Problem details: Pick each line that has "стопы" out of the records.

+++ Records for the task +++

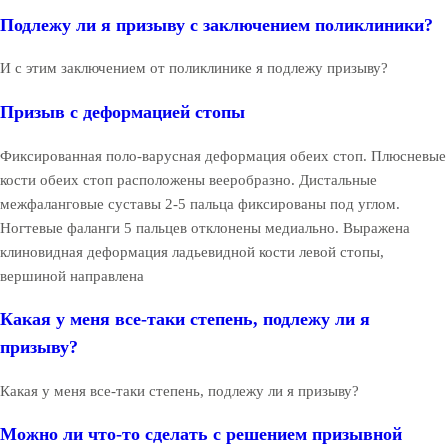
Подлежу ли я призыву с заключением поликлиники?
И с этим заключением от поликлинике я подлежу призыву?
Призыв с деформацией стопы
Фиксированная поло-варусная деформация обеих стоп. Плюсневые
кости обеих стоп расположены вееробразно. Дистальные
межфаланговые суставы 2-5 пальца фиксированы под углом.
Ногтевые фаланги 5 пальцев отклонены медиально. Выражена
клиновидная деформация ладьевидной кости левой стопы,
вершиной направлена
Какая у меня все-таки степень, подлежу ли я
призыву?
Какая у меня все-таки степень, подлежу ли я призыву?
Можно ли что-то сделать с решением призывной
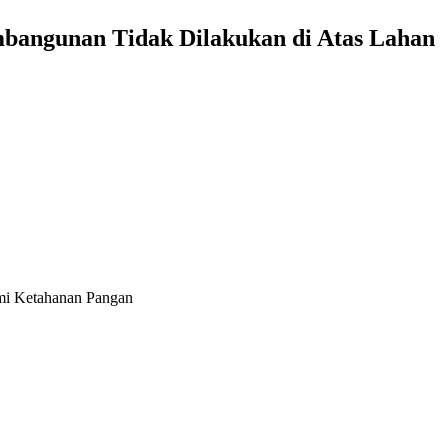
bangunan Tidak Dilakukan di Atas Lahan
mi Ketahanan Pangan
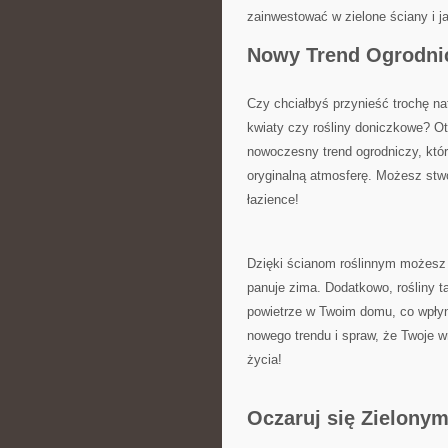
⁤zainwestować w ​zielone ściany i 
Nowy‌ Trend Ogrodn
Czy chciałbyś przynieść trochę nat
kwiaty czy ⁣rośliny doniczkowe? Oto
nowoczesny trend ogrodniczy, który 
oryginalną​ atmosferę.​ Możesz stw
łazience!
Dzięki ścianom roślinnym możesz c
panuje ‌zima. Dodatkowo, rośliny‍ t
⁤powietrze w Twoim domu, co⁢ wpłyn
‌nowego ​trendu i spraw, że Twoje ⁢w
życia!
Oczaruj się Zielony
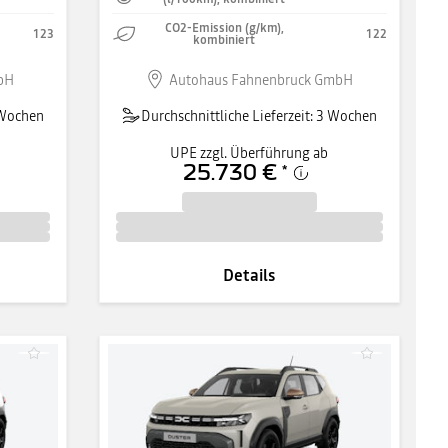
CO2-Emission (g/km),
123
122
kombiniert
bH
Autohaus Fahnenbruck GmbH
3 Wochen
Durchschnittliche Lieferzeit: 3 Wochen
UPE zzgl. Überführung ab
25.730 €
*
Details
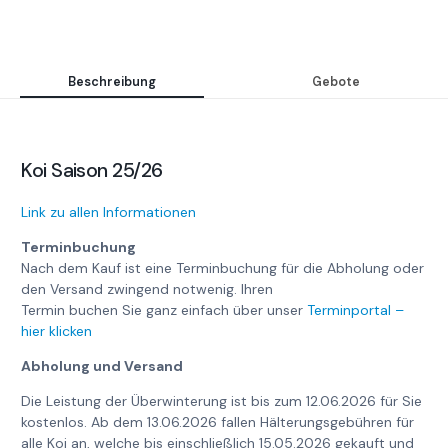
Beschreibung
Gebote
Koi Saison 25/26
Link zu allen Informationen
Terminbuchung
Nach dem Kauf ist eine Terminbuchung für die Abholung oder
den Versand zwingend notwenig. Ihren
Termin buchen Sie ganz einfach über unser
Terminportal –
hier klicken
Abholung und Versand
Die Leistung der Überwinterung ist bis zum 12.06.2026 für Sie
kostenlos. Ab dem 13.06.2026 fallen Hälterungsgebühren für
alle Koi an, welche bis einschließlich 15.05.2026 gekauft und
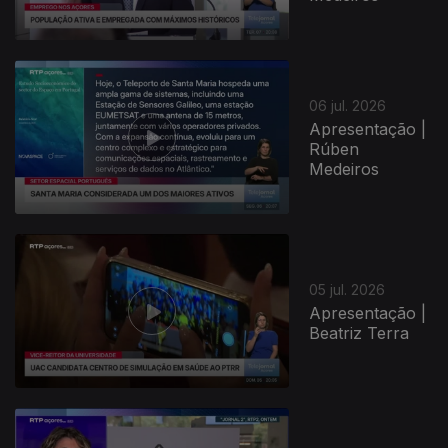
06 jul. 2026
Apresentação |
Rúben
Medeiros
05 jul. 2026
Apresentação |
Beatriz Terra
940547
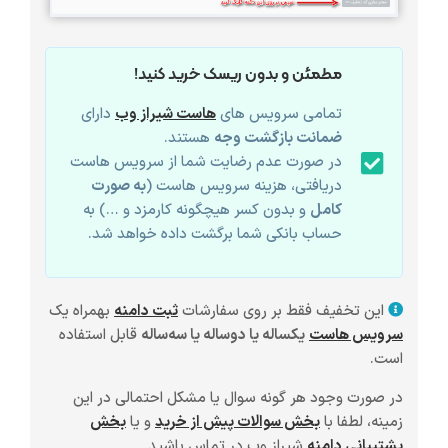
مطمئن و بدون ریسک خرید کنید!
تمامی سرویس های
هاست شیراز وب
دارای
ضمانت بازگشت وجه
هستند.
در صورت عدم رضایت شما از سرویس هاست
دریافتی، هزینه سرویس هاست (
به صورت
کامل
و بدون کسر هیچگونه کارمزد و …) به
حساب بانکی شما برگشت داده خواهد شد.
این تخفیف فقط بر روی سفارشات
ثبت دامنه
بهمراه یک
سرویس هاست
یکساله یا دوساله یا سه‌ساله
قابل استفاده
است.
در صورت وجود هر گونه سوال یا مشکل احتمالی در این
زمینه، لطفا با
بخش سوالات پیش از خرید
و یا
بخش
پشتیبانی دامنه
شیراز وب در تماس باشید.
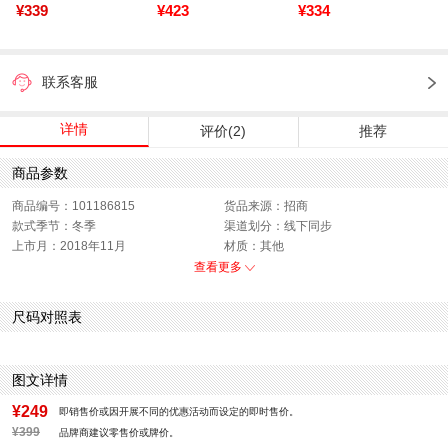
¥339
¥423
¥334
联系客服
详情
评价(2)
推荐
商品参数
商品编号：101186815
货品来源：招商
款式季节：冬季
渠道划分：线下同步
上市月：2018年11月
材质：其他
色系：绿色
鞋类流行款式：双肩包
查看更多
销售季：18Q4
性别：中性
尺码对照表
图文详情
¥249
即销售价或因开展不同的优惠活动而设定的即时售价。
¥399
品牌商建议零售价或牌价。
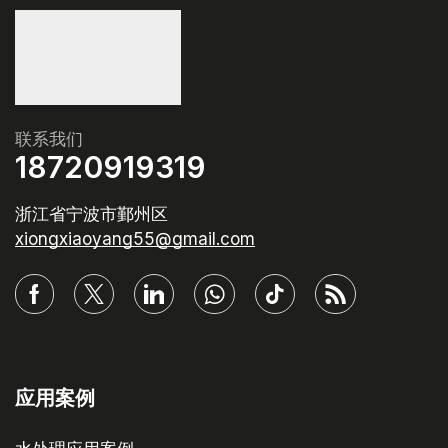
联系我们
18720919319
浙江省宁波市鄞州区
xiongxiaoyang55@gmail.com
应用案例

+++

Solution for this task:
Призыв с деформацией стопы
клиновидная деформация ладьевидной кости левой стопы,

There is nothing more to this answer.